Eine Synagoge besaß bereits die mittelalterliche Judengemeinde. Im 18. und im Anfang des 19. Jahrhunderts wurde der Gottesdienst in einem Betsaal im Stick'schen Hause gegenüber der Galluskirche abgehalten. 1832 erwarb die jüdische Gemeinde von Moritz Löwenthal das Sellner'sche Haus und baute es zur Synagoge aus. Die feierliche Einweihung fand am 23. November 1832 statt. Um die gleiche Zeit wurde auch eine israelitische Volksschule eingerichtet. Gemeindehaus, Lehrerwohnung und Frauenbad waren im Synagogengebäude untergebracht. Die jüdische Gemeinde besaß auch einen eigenen Friedhof.
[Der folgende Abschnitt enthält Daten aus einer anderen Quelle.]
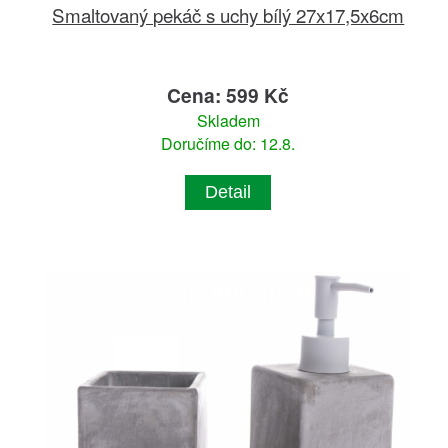
Smaltovaný pekáč s uchy bílý 27x17,5x6cm
Cena: 599 Kč
Skladem
Doručíme do: 12.8.
Detail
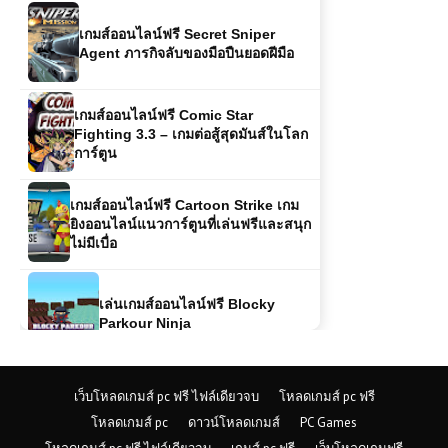
เกมส์ออนไลน์ฟรี Secret Sniper
Agent ภารกิจลับของมือปืนยอดฝีมือ
เกมส์ออนไลน์ฟรี Comic Star
Fighting 3.3 – เกมต่อสู้สุดมันส์ในโลก
การ์ตูน
เกมส์ออนไลน์ฟรี Cartoon Strike เกม
ยิงออนไลน์แนวการ์ตูนที่เล่นฟรีและสนุก
ไม่มีเบื่อ
เล่นเกมส์ออนไลน์ฟรี Blocky
Parkour Ninja
เกมส์ออนไลน์ฟรี Crazy Karts การ
เว็บโหลดเกมส์ pc ฟรี ไฟล์เดียวจบ
โหลดเกมส์ pc ฟรี
แข่งขันโกคาร์ทสุดมันส์ที่เต็มไปด้วย
โหลดเกมส์ pc
ดาวน์โหลดเกมส์
PC Games
ความบ้าระห่ำ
Für eine Landgemeinde vor 1933 waren die israelitischen Vereine verhältnismäßig zahlreich. Es gab einen Männer- und einen Frauenverein für die Armenpflege und Leichenbestattung. Die Wanderarmenkasse gewährte ortsfremden Armen Barunterstützungen, Verpflegung und Nachtquartier. Die Mittel wurden durch freiwillige Spenden der Gemeindemitglieder aufgebracht und überstiegen im Jahr 1.000 Mark. Ortsarme gab es in Ladenburg nicht zu versorgen, da die wirtschaftlichen Verhältnisse der Juden gut waren. Im 19. Jahrhundert entstanden mehrere Stiftungen zur Armenunterstützung ohne Ansehen der Religion, zur Abhaltung von Jahrzeiten für Verstorbene sowie zur Bestreitung der Kosten für Heizung und Beleuchtung der Synagoge. Vom Kirchensteuergesetz wurde dank der Opferbereitschaft der Gemeindemitglieder kein Gebrauch gemacht. Ein Beispiel dafür bieten zwei alte Juden, die sich aus dem Geschäftsleben zurückgezogen hatten und infolgedessen zu einer geringeren Steuer veranlagt wurden; sie wünschten den bisherigen Beitrag weiter zu zahlen. Der Jüdische Verein veranstaltete gesellige Zusammenkünfte, Vorträge über jüdische Religion und Geisteswelt und gründete eine Leihbücherei. Die Ladenburger Chanukka- und Purimfeiern fanden sogar bei den Schwestergemeinden Mannheim und Heidelberg Beachtung. Der Synagogengesang wurde durch eine wöchentliche Singstunde gepflegt. Der Kaufmann Fritz Hirsch war Mitglied des Oberrats.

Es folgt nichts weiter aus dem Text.